(RECORD EXCERPTS)
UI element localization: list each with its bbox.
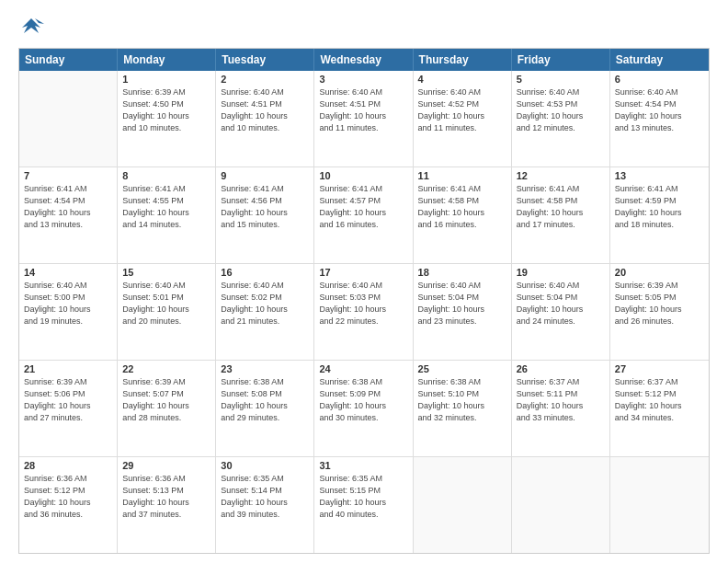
- calendar-cell: 14Sunrise: 6:40 AM Sunset: 5:00 PM Dayli…: [19, 264, 118, 360]
- day-info: Sunrise: 6:40 AM Sunset: 5:04 PM Dayligh…: [517, 280, 605, 327]
- day-number: 17: [319, 267, 407, 278]
- day-number: 13: [615, 170, 704, 181]
- day-number: 7: [24, 170, 112, 181]
- calendar-cell: 13Sunrise: 6:41 AM Sunset: 4:59 PM Dayli…: [610, 167, 709, 263]
- calendar-cell: 16Sunrise: 6:40 AM Sunset: 5:02 PM Dayli…: [216, 264, 314, 360]
- calendar-week: 7Sunrise: 6:41 AM Sunset: 4:54 PM Daylig…: [19, 167, 709, 264]
- calendar-header-cell: Saturday: [610, 49, 709, 71]
- calendar-cell: [19, 71, 118, 167]
- calendar: SundayMondayTuesdayWednesdayThursdayFrid…: [18, 48, 710, 554]
- day-number: 27: [615, 363, 704, 374]
- calendar-cell: 25Sunrise: 6:38 AM Sunset: 5:10 PM Dayli…: [414, 361, 512, 456]
- day-number: 8: [122, 170, 210, 181]
- day-info: Sunrise: 6:41 AM Sunset: 4:58 PM Dayligh…: [418, 183, 506, 231]
- calendar-header-row: SundayMondayTuesdayWednesdayThursdayFrid…: [19, 49, 709, 71]
- day-number: 11: [418, 170, 506, 181]
- day-number: 6: [615, 74, 704, 85]
- calendar-cell: 24Sunrise: 6:38 AM Sunset: 5:09 PM Dayli…: [314, 361, 413, 456]
- calendar-cell: 21Sunrise: 6:39 AM Sunset: 5:06 PM Dayli…: [19, 361, 118, 456]
- day-info: Sunrise: 6:41 AM Sunset: 4:55 PM Dayligh…: [122, 183, 210, 231]
- day-info: Sunrise: 6:37 AM Sunset: 5:12 PM Dayligh…: [615, 376, 704, 424]
- day-info: Sunrise: 6:39 AM Sunset: 5:06 PM Dayligh…: [24, 376, 112, 424]
- day-info: Sunrise: 6:40 AM Sunset: 4:54 PM Dayligh…: [615, 86, 704, 134]
- calendar-cell: 7Sunrise: 6:41 AM Sunset: 4:54 PM Daylig…: [19, 167, 118, 263]
- calendar-cell: 6Sunrise: 6:40 AM Sunset: 4:54 PM Daylig…: [610, 71, 709, 167]
- day-info: Sunrise: 6:40 AM Sunset: 4:53 PM Dayligh…: [517, 86, 605, 134]
- day-number: 25: [418, 363, 506, 374]
- calendar-cell: [414, 457, 512, 553]
- day-number: 31: [319, 460, 407, 471]
- day-number: 29: [122, 460, 210, 471]
- calendar-cell: 3Sunrise: 6:40 AM Sunset: 4:51 PM Daylig…: [314, 71, 413, 167]
- day-number: 28: [24, 460, 112, 471]
- day-info: Sunrise: 6:36 AM Sunset: 5:12 PM Dayligh…: [24, 473, 112, 521]
- calendar-cell: 19Sunrise: 6:40 AM Sunset: 5:04 PM Dayli…: [512, 264, 610, 360]
- day-number: 1: [122, 74, 210, 85]
- day-number: 5: [517, 74, 605, 85]
- calendar-header-cell: Thursday: [414, 49, 512, 71]
- day-info: Sunrise: 6:40 AM Sunset: 5:01 PM Dayligh…: [122, 280, 210, 327]
- calendar-cell: 27Sunrise: 6:37 AM Sunset: 5:12 PM Dayli…: [610, 361, 709, 456]
- day-info: Sunrise: 6:40 AM Sunset: 5:03 PM Dayligh…: [319, 280, 407, 327]
- day-number: 2: [221, 74, 309, 85]
- day-info: Sunrise: 6:39 AM Sunset: 4:50 PM Dayligh…: [122, 86, 210, 134]
- calendar-cell: 10Sunrise: 6:41 AM Sunset: 4:57 PM Dayli…: [314, 167, 413, 263]
- day-info: Sunrise: 6:39 AM Sunset: 5:05 PM Dayligh…: [615, 280, 704, 327]
- day-number: 9: [221, 170, 309, 181]
- calendar-cell: 9Sunrise: 6:41 AM Sunset: 4:56 PM Daylig…: [216, 167, 314, 263]
- day-info: Sunrise: 6:37 AM Sunset: 5:11 PM Dayligh…: [517, 376, 605, 424]
- calendar-header-cell: Monday: [118, 49, 216, 71]
- day-number: 12: [517, 170, 605, 181]
- calendar-cell: 11Sunrise: 6:41 AM Sunset: 4:58 PM Dayli…: [414, 167, 512, 263]
- day-number: 30: [221, 460, 309, 471]
- calendar-week: 28Sunrise: 6:36 AM Sunset: 5:12 PM Dayli…: [19, 457, 709, 553]
- day-number: 10: [319, 170, 407, 181]
- logo-bird-icon: [18, 15, 44, 40]
- page: SundayMondayTuesdayWednesdayThursdayFrid…: [0, 0, 728, 563]
- day-number: 3: [319, 74, 407, 85]
- day-info: Sunrise: 6:41 AM Sunset: 4:59 PM Dayligh…: [615, 183, 704, 231]
- calendar-cell: 17Sunrise: 6:40 AM Sunset: 5:03 PM Dayli…: [314, 264, 413, 360]
- calendar-cell: 15Sunrise: 6:40 AM Sunset: 5:01 PM Dayli…: [118, 264, 216, 360]
- day-info: Sunrise: 6:41 AM Sunset: 4:58 PM Dayligh…: [517, 183, 605, 231]
- day-number: 23: [221, 363, 309, 374]
- calendar-header-cell: Wednesday: [314, 49, 413, 71]
- day-number: 15: [122, 267, 210, 278]
- day-number: 18: [418, 267, 506, 278]
- calendar-week: 21Sunrise: 6:39 AM Sunset: 5:06 PM Dayli…: [19, 361, 709, 457]
- calendar-week: 1Sunrise: 6:39 AM Sunset: 4:50 PM Daylig…: [19, 71, 709, 167]
- logo: [18, 15, 48, 40]
- calendar-header-cell: Tuesday: [216, 49, 314, 71]
- calendar-cell: 30Sunrise: 6:35 AM Sunset: 5:14 PM Dayli…: [216, 457, 314, 553]
- calendar-cell: 31Sunrise: 6:35 AM Sunset: 5:15 PM Dayli…: [314, 457, 413, 553]
- calendar-cell: 23Sunrise: 6:38 AM Sunset: 5:08 PM Dayli…: [216, 361, 314, 456]
- day-info: Sunrise: 6:38 AM Sunset: 5:08 PM Dayligh…: [221, 376, 309, 424]
- day-info: Sunrise: 6:41 AM Sunset: 4:54 PM Dayligh…: [24, 183, 112, 231]
- day-number: 19: [517, 267, 605, 278]
- day-number: 20: [615, 267, 704, 278]
- calendar-cell: [610, 457, 709, 553]
- day-info: Sunrise: 6:35 AM Sunset: 5:14 PM Dayligh…: [221, 473, 309, 521]
- calendar-header-cell: Friday: [512, 49, 610, 71]
- day-info: Sunrise: 6:40 AM Sunset: 5:00 PM Dayligh…: [24, 280, 112, 327]
- day-number: 22: [122, 363, 210, 374]
- day-number: 24: [319, 363, 407, 374]
- calendar-cell: 1Sunrise: 6:39 AM Sunset: 4:50 PM Daylig…: [118, 71, 216, 167]
- day-info: Sunrise: 6:36 AM Sunset: 5:13 PM Dayligh…: [122, 473, 210, 521]
- calendar-cell: [512, 457, 610, 553]
- calendar-header-cell: Sunday: [19, 49, 118, 71]
- calendar-cell: 20Sunrise: 6:39 AM Sunset: 5:05 PM Dayli…: [610, 264, 709, 360]
- day-info: Sunrise: 6:40 AM Sunset: 5:04 PM Dayligh…: [418, 280, 506, 327]
- calendar-cell: 5Sunrise: 6:40 AM Sunset: 4:53 PM Daylig…: [512, 71, 610, 167]
- day-number: 21: [24, 363, 112, 374]
- calendar-body: 1Sunrise: 6:39 AM Sunset: 4:50 PM Daylig…: [19, 71, 709, 553]
- calendar-cell: 8Sunrise: 6:41 AM Sunset: 4:55 PM Daylig…: [118, 167, 216, 263]
- day-info: Sunrise: 6:39 AM Sunset: 5:07 PM Dayligh…: [122, 376, 210, 424]
- day-number: 14: [24, 267, 112, 278]
- day-info: Sunrise: 6:40 AM Sunset: 5:02 PM Dayligh…: [221, 280, 309, 327]
- calendar-week: 14Sunrise: 6:40 AM Sunset: 5:00 PM Dayli…: [19, 264, 709, 361]
- day-number: 4: [418, 74, 506, 85]
- calendar-cell: 4Sunrise: 6:40 AM Sunset: 4:52 PM Daylig…: [414, 71, 512, 167]
- calendar-cell: 29Sunrise: 6:36 AM Sunset: 5:13 PM Dayli…: [118, 457, 216, 553]
- day-info: Sunrise: 6:41 AM Sunset: 4:56 PM Dayligh…: [221, 183, 309, 231]
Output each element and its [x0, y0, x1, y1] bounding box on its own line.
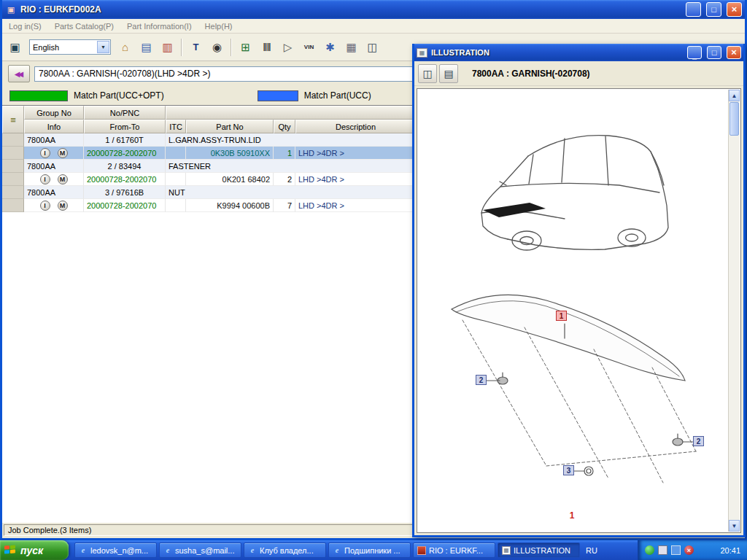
main-titlebar[interactable]: ▣ RIO : EURKFD002A _ □ ×	[2, 0, 745, 19]
browser-icon: e	[248, 546, 257, 555]
illustration-titlebar[interactable]: ▦ ILLUSTRATION _ □ ×	[414, 44, 743, 61]
callout-2-right[interactable]: 2	[693, 436, 704, 446]
row-gutter[interactable]	[2, 133, 24, 147]
app-icon: ▣	[5, 4, 17, 15]
print-icon[interactable]: ▤	[439, 64, 458, 83]
cell-part-no: 0K201 68402	[186, 173, 274, 186]
taskbar-item-illustration[interactable]: ▦ ILLUSTRATION	[498, 542, 580, 558]
cell-no-pnc: 3 / 97616B	[84, 186, 166, 199]
callout-2-left[interactable]: 2	[476, 375, 487, 385]
cell-itc	[166, 173, 186, 186]
home-icon[interactable]: ⌂	[115, 37, 135, 57]
page-number: 1	[419, 510, 725, 521]
print-icon[interactable]: ▥	[158, 37, 177, 57]
save-icon[interactable]: ◫	[363, 37, 382, 57]
cell-info: I M	[24, 199, 84, 212]
close-button[interactable]: ×	[727, 2, 742, 17]
illustration-content: 1 2 2 3 1 ▲ ▼	[417, 88, 741, 533]
browser-icon: e	[163, 546, 172, 555]
info-icon[interactable]: I	[40, 201, 50, 211]
row-gutter[interactable]	[2, 173, 24, 186]
image-icon[interactable]: ▦	[341, 37, 361, 57]
illustration-minimize-button[interactable]: _	[687, 46, 702, 59]
row-gutter[interactable]	[2, 199, 24, 212]
illustration-part-header: 7800AA : GARNISH(-020708)	[472, 69, 590, 79]
column-header-info[interactable]: Info	[24, 120, 84, 133]
memo-icon[interactable]: M	[58, 148, 68, 158]
cell-qty: 7	[274, 199, 295, 212]
legend-label-ucc-opt: Match Part(UCC+OPT)	[74, 90, 164, 101]
illustration-toolbar: ◫ ▤ 7800AA : GARNISH(-020708)	[414, 61, 743, 86]
illustration-maximize-button[interactable]: □	[707, 46, 721, 59]
column-header-from-to[interactable]: From-To	[84, 120, 166, 133]
column-header-part-no[interactable]: Part No	[186, 120, 274, 133]
chevron-down-icon[interactable]: ▼	[97, 41, 109, 53]
tray-keyboard-icon[interactable]	[658, 545, 667, 555]
column-header-no-pnc[interactable]: No/PNC	[84, 106, 166, 120]
menu-help[interactable]: Help(H)	[198, 20, 239, 32]
text-size-icon[interactable]: T	[186, 37, 206, 57]
language-indicator[interactable]: RU	[582, 540, 601, 560]
search-parts-icon[interactable]: ◉	[207, 37, 227, 57]
taskbar-clock[interactable]: 20:41	[720, 546, 740, 555]
column-header-description[interactable]: Description	[295, 120, 416, 133]
status-text: Job Complete.(3 Items)	[8, 526, 91, 534]
callout-3[interactable]: 3	[563, 465, 574, 475]
back-icon[interactable]: ◀◀	[8, 65, 30, 82]
memo-icon[interactable]: M	[58, 201, 68, 211]
info-icon[interactable]: I	[40, 174, 50, 184]
cell-description: LHD >4DR >	[295, 173, 416, 186]
vertical-scrollbar[interactable]: ▲ ▼	[728, 90, 740, 532]
column-header-group-no[interactable]: Group No	[24, 106, 84, 120]
tray-security-alert-icon[interactable]	[684, 545, 694, 555]
barcode-icon[interactable]: ‖‖	[257, 37, 276, 57]
cell-qty: 1	[274, 147, 295, 160]
menu-parts-catalog[interactable]: Parts Catalog(P)	[48, 20, 120, 32]
toolbar-separator	[231, 39, 232, 56]
vin-search-icon[interactable]: VIN	[299, 37, 319, 57]
desktop: ▣ RIO : EURKFD002A _ □ × Log in(S) Parts…	[0, 0, 747, 560]
catalog-icon[interactable]: ▤	[136, 37, 156, 57]
language-select[interactable]: English ▼	[29, 39, 111, 55]
taskbar-item-browser-1[interactable]: e ledovsk_n@m...	[74, 542, 157, 558]
scroll-up-icon[interactable]: ▲	[729, 90, 740, 101]
row-gutter[interactable]	[2, 160, 24, 173]
display-icon[interactable]: ▣	[5, 37, 25, 57]
row-gutter[interactable]	[2, 186, 24, 199]
cell-group-no: 7800AA	[24, 133, 84, 147]
column-header-qty[interactable]: Qty	[274, 120, 295, 133]
column-header-itc[interactable]: ITC	[166, 120, 186, 133]
taskbar-item-browser-4[interactable]: e Подшипники ...	[328, 542, 411, 558]
tray-status-icon[interactable]	[645, 545, 654, 555]
scrollbar-thumb[interactable]	[729, 102, 739, 136]
save-icon[interactable]: ◫	[418, 64, 437, 83]
menu-part-information[interactable]: Part Information(I)	[120, 20, 198, 32]
scroll-down-icon[interactable]: ▼	[729, 520, 740, 532]
info-icon[interactable]: I	[40, 148, 50, 158]
callout-1[interactable]: 1	[556, 311, 567, 321]
taskbar-item-rio[interactable]: RIO : EURKF...	[413, 542, 495, 558]
illustration-close-button[interactable]: ×	[727, 46, 741, 59]
export-icon[interactable]: ▷	[278, 37, 298, 57]
taskbar-item-browser-3[interactable]: e Клуб владел...	[244, 542, 326, 558]
legend-label-ucc: Match Part(UCC)	[304, 90, 371, 101]
maximize-button[interactable]: □	[706, 2, 721, 17]
windows-flag-icon	[4, 545, 16, 555]
minimize-button[interactable]: _	[686, 2, 701, 17]
start-button[interactable]: пуск	[0, 540, 69, 560]
taskbar-item-label: ledovsk_n@m...	[90, 546, 148, 555]
cell-description: LHD >4DR >	[295, 147, 416, 160]
rows-icon[interactable]: ≡	[2, 106, 24, 133]
cart-icon[interactable]: ⊞	[236, 37, 255, 57]
cell-from-to: 20000728-2002070	[84, 199, 166, 212]
taskbar-item-browser-2[interactable]: e susha_s@mail...	[159, 542, 241, 558]
row-gutter[interactable]	[2, 147, 24, 160]
settings-icon[interactable]: ✱	[320, 37, 340, 57]
cell-no-pnc: 1 / 61760T	[84, 133, 166, 147]
browser-icon: e	[79, 546, 88, 555]
tray-network-icon[interactable]	[671, 545, 681, 555]
memo-icon[interactable]: M	[58, 174, 68, 184]
taskbar-item-label: RIO : EURKF...	[429, 546, 483, 555]
cell-from-to: 20000728-2002070	[84, 147, 166, 160]
menu-login[interactable]: Log in(S)	[2, 20, 48, 32]
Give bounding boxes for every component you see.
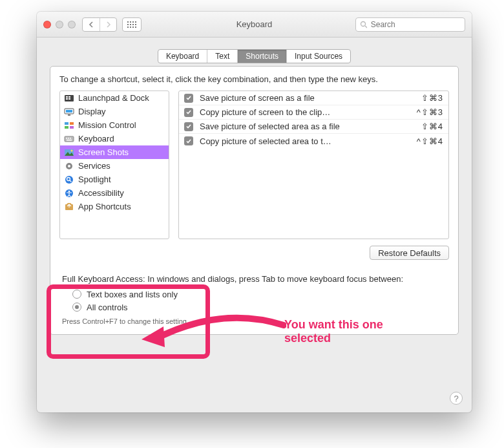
(End RECORD EXCERPTS)
Sift the material for lines with the string "text". Copy each one found.

> OUTPUT OF THE TASK
text-size-icon[interactable]: T	[186, 37, 206, 57]
status-text: Job Complete.(3 Items)	[8, 526, 91, 534]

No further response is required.